I would Rather have to full of a sump Than water all over the floor if the water is flooding out of the top of the tank on to the floor than your pump is putting more water in the tank that the overflow can handle. Maybe you can add another overflow and have double skimmin capacity and keep your pump.


----------



## Freemananana (Jan 2, 2015)

Your pump is too strong. You're overworking the overflow. You are also using the least efficient overflow design. My best suggestion is to get an auto top of sensor and hook it to your return pump. Set it up so the pump turns off when the water level in the display tank rises too much. You also need to dial back the return pump. Your overflow should be rated at TWICE what your return pump is running at. That is how most of us size the overflow. The overflow will never flood your sump, if your sump is appropriately sized, but your return pump can easily flood the tank. 

I had zero issues with my sump setup flooding. The only issue I had was getting enough flow through the tank. I highly suggest drilling your tank if you wish to keep a sump. It is the safest method of utilizing a sump, no exceptions. A single pipe overflow like you have is the noisiest, most temperamental, most prone to failure, sump option available. 

The overflow, when functioning properly, will set the water level in the tank and it will not fluctuate.


----------



## Clear Water (Sep 20, 2014)

You have 2000 gallon pump with overflow that takes up to 300 gallon and hour. You got way more pump then you need.

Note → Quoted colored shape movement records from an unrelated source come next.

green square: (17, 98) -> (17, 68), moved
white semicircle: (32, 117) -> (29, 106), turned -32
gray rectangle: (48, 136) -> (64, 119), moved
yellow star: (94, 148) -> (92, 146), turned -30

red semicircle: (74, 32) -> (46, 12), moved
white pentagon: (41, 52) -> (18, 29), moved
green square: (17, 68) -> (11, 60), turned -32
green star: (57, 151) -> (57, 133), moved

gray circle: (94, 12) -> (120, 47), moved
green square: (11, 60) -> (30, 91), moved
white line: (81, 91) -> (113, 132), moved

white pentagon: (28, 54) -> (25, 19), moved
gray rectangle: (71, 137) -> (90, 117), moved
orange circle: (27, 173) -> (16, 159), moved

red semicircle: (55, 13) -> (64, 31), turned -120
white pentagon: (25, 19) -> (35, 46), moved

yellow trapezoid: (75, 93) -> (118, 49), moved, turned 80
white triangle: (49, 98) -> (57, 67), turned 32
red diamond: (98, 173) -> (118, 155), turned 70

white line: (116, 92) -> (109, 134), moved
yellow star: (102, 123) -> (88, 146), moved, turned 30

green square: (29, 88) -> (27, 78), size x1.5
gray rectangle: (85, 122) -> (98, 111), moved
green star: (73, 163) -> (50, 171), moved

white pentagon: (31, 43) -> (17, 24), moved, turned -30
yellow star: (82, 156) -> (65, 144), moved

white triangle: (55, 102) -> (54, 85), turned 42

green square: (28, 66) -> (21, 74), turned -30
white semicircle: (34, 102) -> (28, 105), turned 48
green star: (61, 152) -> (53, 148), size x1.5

I really think you either need to down size your pump or increase your overflow to be able to handle pump that size. I have seen this before and water on the floor is just one of the problems that can happen with this problem. Your pump could run dry so fast with that volume with out enough return water. I also take it you have a vale on your return or you would be over flowing the tank all the time.


----------



## trailsnale (Dec 2, 2009)

i installed 2 m-1's on my tank a couple weeks ago. love them.
however, in replacing my old pumps i did need to fiddle with the overflow valves. what became clear, very quickly:laugh2:, was that i needed to reduce each pump to a 'level 5' (or have 5 lights lit up). this major adjustment on the volume side allowed me to then tweak the valves to my desired flow.

at feeding time, i reduce the pumps to 'level 1'. then return to '5' after the food has been cleared up. no further adjustment has ever been needed.

great pump...just tweak it from the pump/volume side rather than your overflow side. i agree with other posters that you may just have too much volume going thru your system.

fwiw, i've also noticed that sumps generally require minor adjustments to flow before you can see the result. i'll typically turn a valve by a 1/4 inch, then wait 15-20 minutes to see what happens to the overall flow before making the next adjustment. my .02


----------



## Balkin (May 26, 2016)

Its an adjustable pump just dial down the flow until it works the way you need it to!!


----------



## Joshism (Nov 26, 2015)

Ok, we need to know what is the culprit to the flooding. Is it:

1. The return pump overflowing because the Mame overflow rate is not sufficient, or

2. The electricity went out, and the sump was over filled, or

3. Electricity went out, and you lost siphon, or

4. Other


----------



## Clinton Parsons (Apr 11, 2016)

Oh wow thanks for the replies, guys! I will take some pictures. It's a 90-P (48 gallon) tank with a 45-P sump. I just got a more conventional high-walled sump (A reef octopus 80) and better tubing to install today. 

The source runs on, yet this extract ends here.